Bill Baxter wrote:
On Wed, Jul 29, 2009 at 10:50 AM, Andrei
Alexandrescu<seewebsiteforem...@erdani.org> wrote:
Bill Baxter wrote:
Yeh, I don't understand how any of this has anything to do with
properties.  It's the same question if you ask what should

 a.b().c = 5

 do.  It's the same issue whether you have properties or not, and
needs a solution whether you have properties or not.
Well the problem is that a.b().c = 5 makes it clear that there's a function
call in the mix, so the field-like behavior is not necessarily to be
expected.

One great thing about properties is that they are mostly interchangeable
with fields. The a.b.c = 3 problem works against that.

Maybe you were expecting it to be possible to make properties
completely indistinguishable from fields?

Not quite. If they were completelty indistinguishable from fields, they'd be fields.

But that can't really be
when you can take the address of a field and not a property.

Correct. Probably there are other issues as well.

The goal
has to be removing as many differences in behavior as possible.

Yah, but that's a bit vague. The a.b.c=3 problem is that a code that looks the same with fields or properties does very different things, and useless under certain conditions.

On the point above,  a.b.c = 5 is dicey whether b is obviously a
function call or not, if what b returns is not an lvalue.  If I think
a.b() is returning a ref and it doesn't, then I want the compiler to
tell me I'm doing something silly -- if it can determine so.
Properties or no properties.

Yah.

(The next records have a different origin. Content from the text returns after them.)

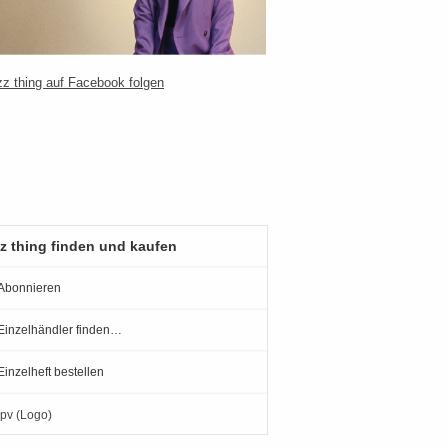
z thing finden und kaufen
Abonnieren
Einzelhändler finden…
Einzelheft bestellen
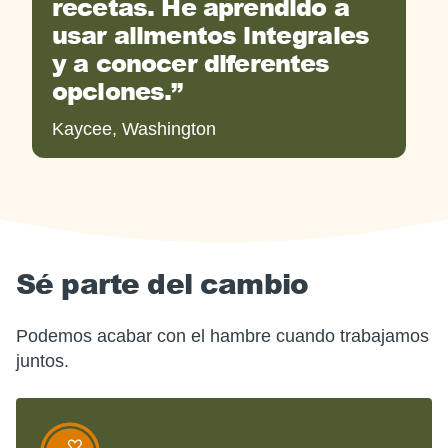
recetas. He aprendido a
usar alimentos integrales
y a conocer diferentes
opciones.
Kaycee, Washington
Sé parte del cambio
Podemos acabar con el hambre cuando trabajamos
juntos.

That is by the way a wart inherited from C++. It's one of the few places where you can reach the address of an rvalue: you call a function returning an rvalue and then you call a member function of the rvalue. Inside that member function, there's no knowledge that the object is an rvalue.

I strongly disliked that behavior of C++, and I dislike it as strongly for D. However, there are cases in which it *does* make sense to call a member function against an rvalue. But those are few and far apart, so I'd like us to look into disallowing member function calls against structs in all situation. That would rid us of this problem and many others.